Nach wie vor werden Unternehmen eine "traditionelle" IT brauchen: solide, sicher, stabil, verlässlich. Aber wenn Gartner in seinen Umfragen feststellt, dass der Aufwand, den CIOs für den operativen Bereich treiben, immer noch steigt statt zu sinken, ist das laut Sondergaard kein gutes Zeichen. Es bedeute, dass die IT noch immer keine Zeit habe, um sich mit der Gestaltung der Prozesse, Architekturen und des gesamten digitalisierten Unternehmens zu beschäftigen.

Zwischen Selbst- und Außenwahrnehmung der CIOs bestehe eine Diskrepanz, so der Gartner-Mann. Jeder zweite CIO sei der Ansicht, er sei der Digital Leader im Unternehmen. Von den CEOs will das aber nur jeder siebte glauben. Die Unternehmenslenker halten die Digitalisierung für Teamwork, das sich auf viele Schultern verteilt. Wenn der CIO hier mitspielen will, muss er sich nach der Decke strecken.

Das bimodale Unternehmen

Der CIO müsse die "bimodale IT" beherrschen, den soliden Modus eins und den eher flüchtigen Modus zwei. Ein Beispiel dafür beschrieb Vice President und Gartner Fellow Tina Nunno: Das Informationssystem des Honkong Transit System MTR sorge einerseits dafür, dass die Züge pünktlich fahren (Modus eins), könne aber auch ad hoc Taifun-Warnungen ausgeben und die notwendige Kommunikation mit den Passagieren übernehmen (Modus zwei).

48 Prozent der von Gartner befragten CIOs verfügten über keinen zweiten Modus, sorgt sich Nunno. Sie hätten ihre Karriere auf dem Modus eins - sicher, verlässlich, akkurat - aufgebaut und seien nur schwer in der Lage, sich umzustellen. Das müssten sie aber. Denn es gehe am Ende nicht nur um die bimodale IT, sondern um das bimodale Unternehmen.

Gute CIOs geben anderer Leute Geld aus

Der von Sondergaard beschriebene Trend, wonach IT-Investitionen immer häufiger aus den Fachbereichen heraus initiiert und bezahlt werden, ist aus Nunnos Sicht nicht negativ zu bewerten. Ein guter CIO verstehe sich ohnehin nicht als Chef einer Abteilung, sondern als Leiter eines abteilungsübergreifenden Teams. "Dann ist er auch nicht auf das IT-Budget beschränkt.
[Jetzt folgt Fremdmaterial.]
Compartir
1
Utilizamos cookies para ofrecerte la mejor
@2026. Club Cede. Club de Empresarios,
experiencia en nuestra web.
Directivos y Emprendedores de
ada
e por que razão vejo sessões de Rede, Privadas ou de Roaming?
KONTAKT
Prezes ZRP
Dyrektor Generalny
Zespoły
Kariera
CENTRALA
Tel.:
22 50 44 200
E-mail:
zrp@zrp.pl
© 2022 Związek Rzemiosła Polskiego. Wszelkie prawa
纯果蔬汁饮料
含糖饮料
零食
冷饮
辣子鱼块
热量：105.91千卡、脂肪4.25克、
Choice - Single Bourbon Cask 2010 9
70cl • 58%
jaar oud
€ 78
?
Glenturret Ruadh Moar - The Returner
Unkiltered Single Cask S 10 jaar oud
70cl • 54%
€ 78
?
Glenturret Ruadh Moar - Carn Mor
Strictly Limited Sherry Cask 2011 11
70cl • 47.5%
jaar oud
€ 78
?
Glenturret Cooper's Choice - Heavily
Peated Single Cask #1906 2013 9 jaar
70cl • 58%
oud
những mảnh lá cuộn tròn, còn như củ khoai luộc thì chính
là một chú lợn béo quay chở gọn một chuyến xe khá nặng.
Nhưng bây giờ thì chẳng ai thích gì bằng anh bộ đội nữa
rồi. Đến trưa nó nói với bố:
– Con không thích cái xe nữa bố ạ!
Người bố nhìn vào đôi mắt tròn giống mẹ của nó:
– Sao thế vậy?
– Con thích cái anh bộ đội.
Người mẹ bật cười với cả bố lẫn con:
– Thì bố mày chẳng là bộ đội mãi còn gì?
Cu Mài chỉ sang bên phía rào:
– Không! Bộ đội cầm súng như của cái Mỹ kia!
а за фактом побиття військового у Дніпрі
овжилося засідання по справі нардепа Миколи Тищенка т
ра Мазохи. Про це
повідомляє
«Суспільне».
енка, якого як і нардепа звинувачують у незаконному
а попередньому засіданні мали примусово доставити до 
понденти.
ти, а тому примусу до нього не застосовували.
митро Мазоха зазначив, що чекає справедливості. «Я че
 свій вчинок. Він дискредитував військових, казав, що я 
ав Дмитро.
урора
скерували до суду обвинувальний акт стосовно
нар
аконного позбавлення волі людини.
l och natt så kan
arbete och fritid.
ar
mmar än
Er kann quasi anderer Leute Geld ausgeben."

Allerdings müsse man gerade das Marketing bisweilen bremsen, weil es gern über das Ziel hinausschieße, räumte die Analystin ein. Trotzdem müsse der CIO eine Atmosphäre schaffen, in der sich niemand gezwungen fühle, etwas vor ihm zu verstecken: "Sonst ist diese Innovation ja für ihn verloren." Nötig sei eine abgestimmte Kontrolle: "Monitoren Sie, ermutigen Sie die Leute, und stecken Sie einen Rahmen ab."

Gartner Symposium 2014
Foto: Gartner

Risiko-Management - mit den Haien schwimmen

Wichtig sei, wie die CIOs ihre digitalen Teams aufstellten, ergänzte Nunno. Hier sei mehr Miteinander und weniger Hierarchie gefragt: "Die IT kommt nicht vom anderen Stern - es sei denn in einigen Unternehmen, die traditionell in Silos organisiert sind."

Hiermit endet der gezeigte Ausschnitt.